Task objective
Please find every line in the records below that contains the word "Contact", and copy it.
-------- Data to use
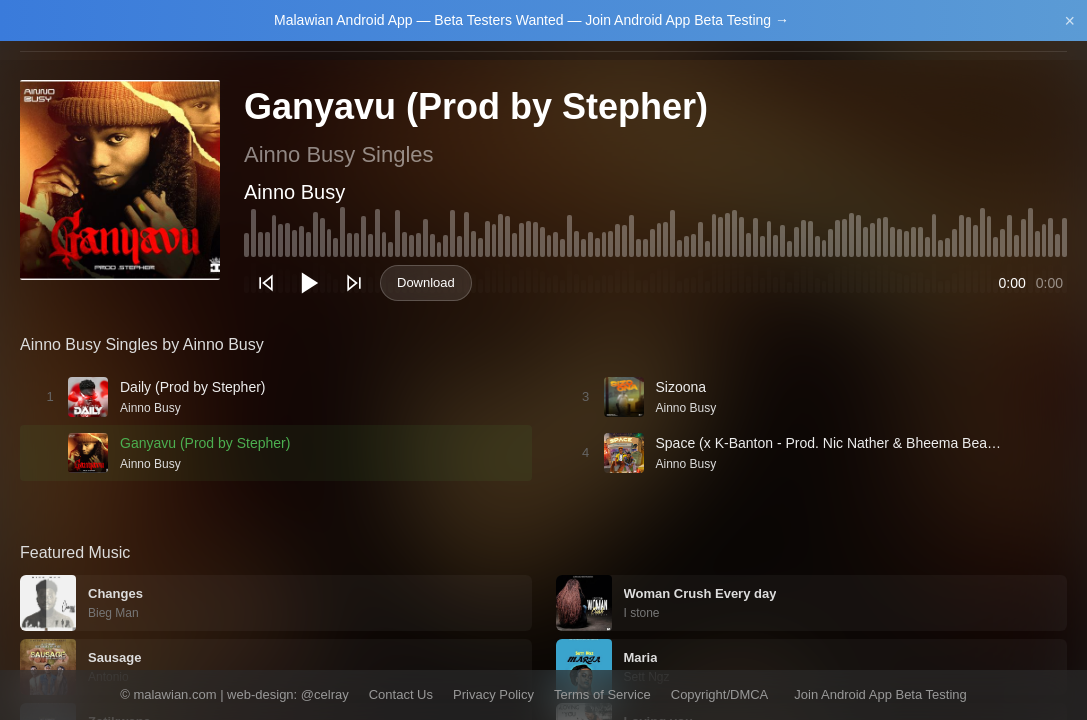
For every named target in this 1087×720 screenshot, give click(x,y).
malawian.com (174, 694)
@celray (325, 694)
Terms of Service (602, 694)
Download (426, 282)
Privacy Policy (493, 694)
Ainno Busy (294, 192)
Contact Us (401, 694)
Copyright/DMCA (720, 694)
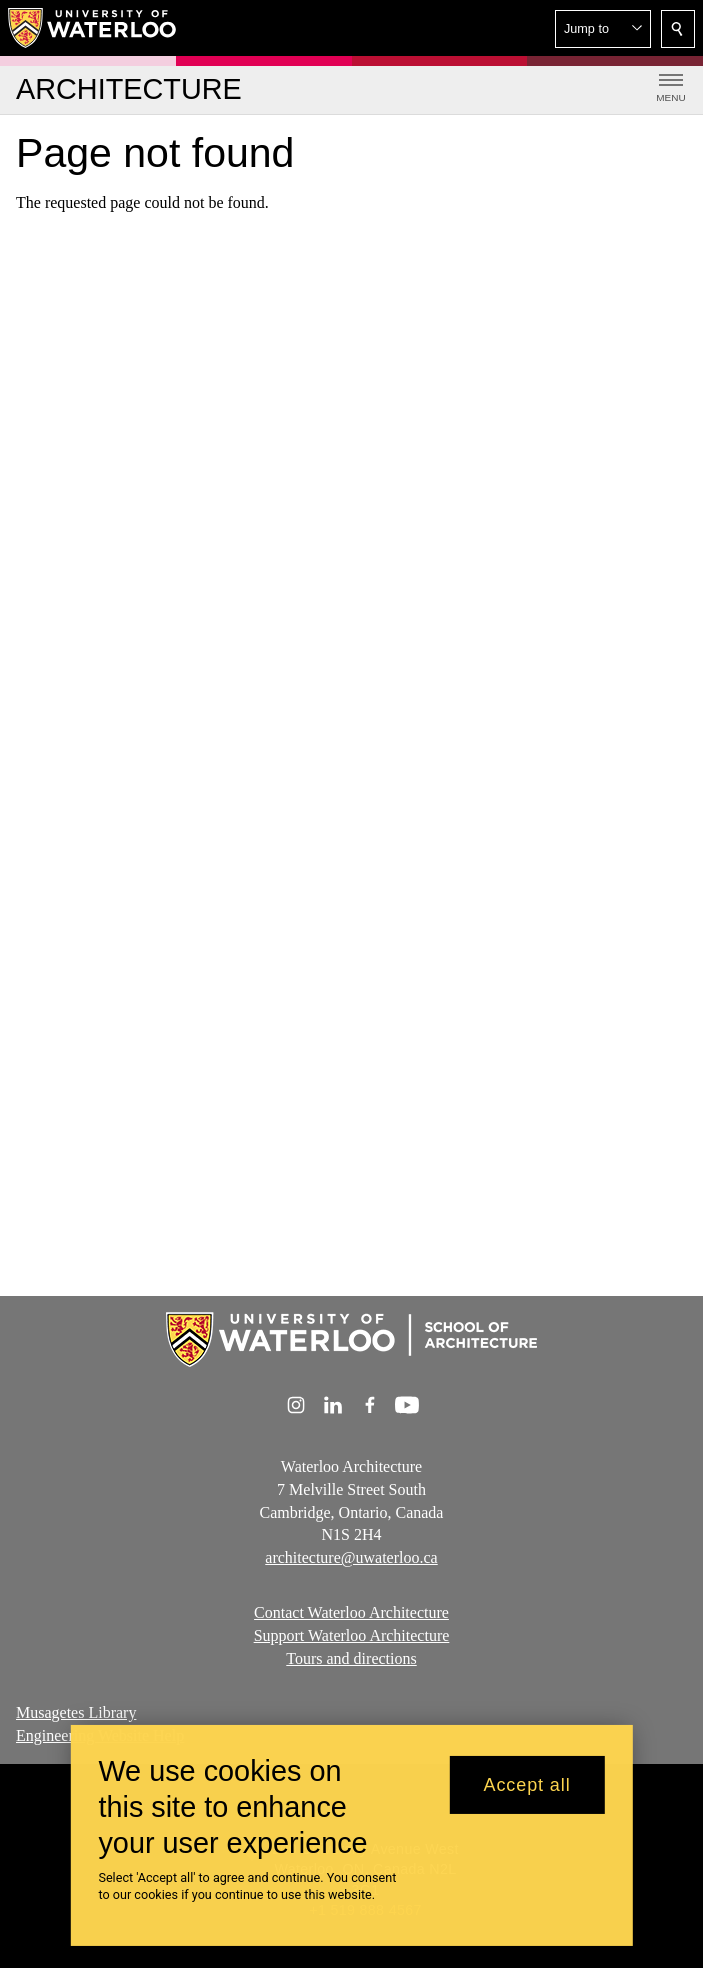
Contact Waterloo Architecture (351, 1612)
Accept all (527, 1795)
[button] (603, 29)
----------------
Result below
Contact Us (401, 694)
Contact Waterloo Architecture (351, 1612)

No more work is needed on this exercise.